AIM OF THE EXERCISE:
What is printed must match, line for line, the records from their first line through the line containing "пациентам с травмами и заболеваниями", with pictures left out.

++++ EXTRACTED ENTRIES

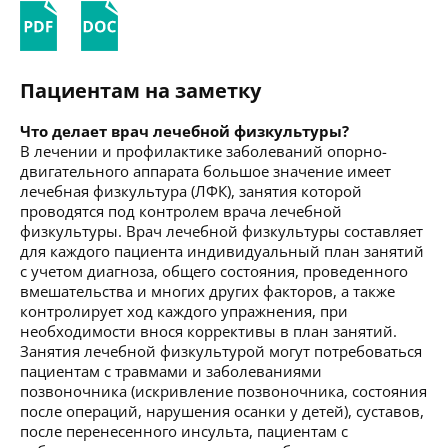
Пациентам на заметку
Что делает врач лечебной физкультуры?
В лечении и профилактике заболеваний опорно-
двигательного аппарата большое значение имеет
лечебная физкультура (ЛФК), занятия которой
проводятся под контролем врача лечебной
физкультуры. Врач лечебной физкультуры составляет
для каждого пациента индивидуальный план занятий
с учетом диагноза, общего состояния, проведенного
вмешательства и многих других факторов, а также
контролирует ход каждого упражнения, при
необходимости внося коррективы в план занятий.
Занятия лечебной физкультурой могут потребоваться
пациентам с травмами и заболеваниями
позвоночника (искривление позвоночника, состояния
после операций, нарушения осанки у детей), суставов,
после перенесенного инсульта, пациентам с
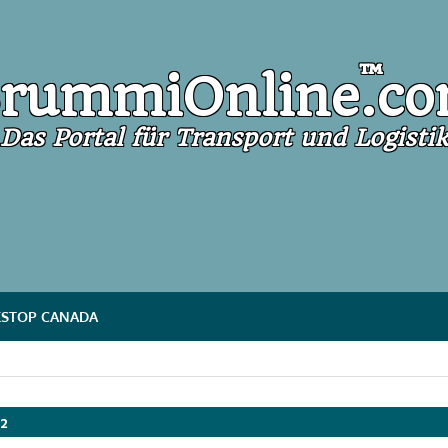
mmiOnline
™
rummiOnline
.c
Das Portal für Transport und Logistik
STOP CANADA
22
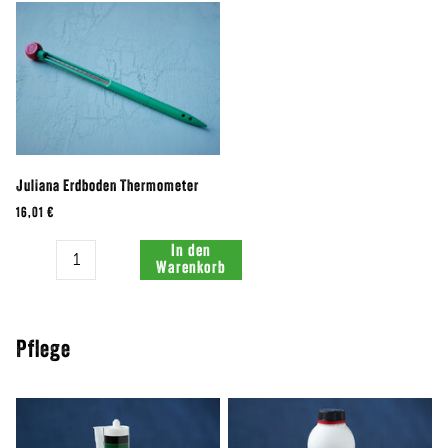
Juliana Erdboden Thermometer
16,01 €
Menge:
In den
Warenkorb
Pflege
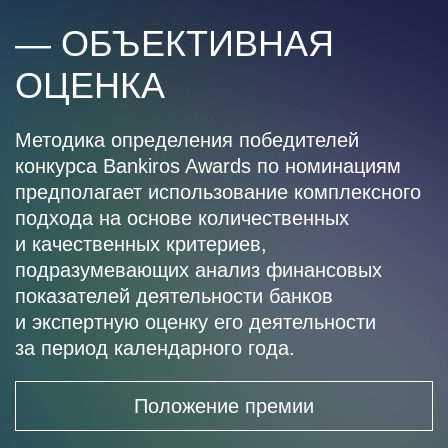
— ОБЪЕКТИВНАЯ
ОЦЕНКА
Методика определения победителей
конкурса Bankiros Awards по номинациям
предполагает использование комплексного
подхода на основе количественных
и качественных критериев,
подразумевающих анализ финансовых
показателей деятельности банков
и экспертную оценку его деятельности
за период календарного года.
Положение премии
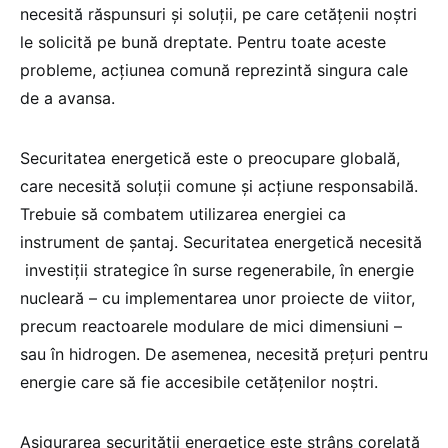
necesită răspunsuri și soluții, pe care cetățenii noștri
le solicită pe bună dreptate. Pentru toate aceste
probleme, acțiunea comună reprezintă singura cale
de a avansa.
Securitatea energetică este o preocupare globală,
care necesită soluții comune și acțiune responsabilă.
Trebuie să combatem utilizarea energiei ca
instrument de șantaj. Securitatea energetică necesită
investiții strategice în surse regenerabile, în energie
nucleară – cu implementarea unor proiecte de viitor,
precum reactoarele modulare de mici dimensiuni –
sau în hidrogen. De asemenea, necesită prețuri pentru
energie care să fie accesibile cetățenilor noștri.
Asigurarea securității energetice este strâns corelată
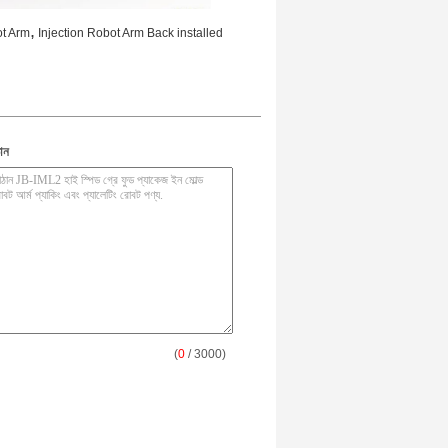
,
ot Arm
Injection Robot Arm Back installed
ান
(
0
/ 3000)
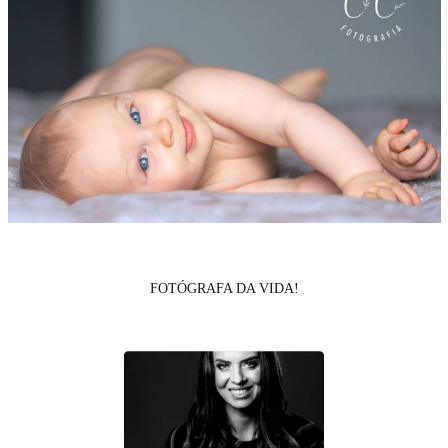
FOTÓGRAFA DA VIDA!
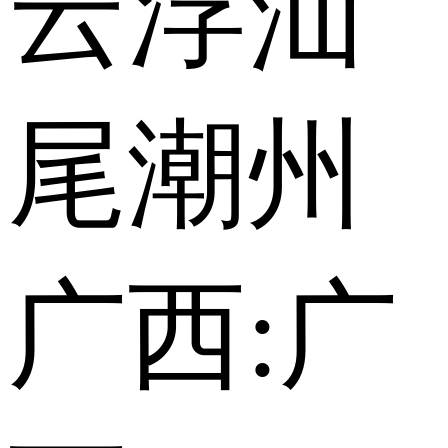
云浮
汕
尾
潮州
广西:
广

++++++++

TASK RESPONSE:
Пациентам на заметку
Что делает врач лечебной физкультуры?
В лечении и профилактике заболеваний опорно-
двигательного аппарата большое значение имеет
лечебная физкультура (ЛФК), занятия которой
проводятся под контролем врача лечебной
физкультуры. Врач лечебной физкультуры составляет
для каждого пациента индивидуальный план занятий
с учетом диагноза, общего состояния, проведенного
вмешательства и многих других факторов, а также
контролирует ход каждого упражнения, при
необходимости внося коррективы в план занятий.
Занятия лечебной физкультурой могут потребоваться
пациентам с травмами и заболеваниями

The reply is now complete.